++++ Data section

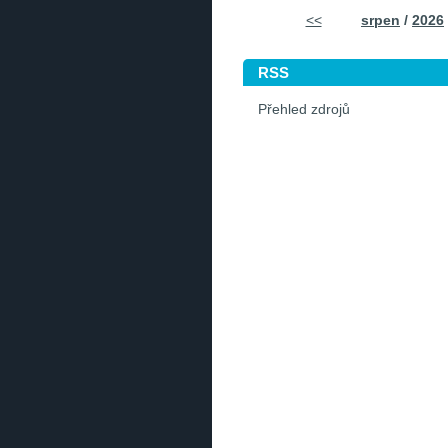
<<
srpen
/
2026
RSS
Přehled zdrojů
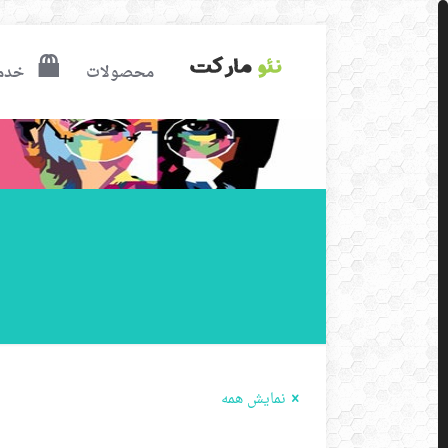
محصولات
خدم
نمایش همه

++++++++

*What this task involves*. Repeat everything in the records above exactly; pictures are not part of the copy.

*Problem solution*.
<<
srpen
/
2026
RSS
Přehled zdrojů
محصولات
خدم
نمایش همه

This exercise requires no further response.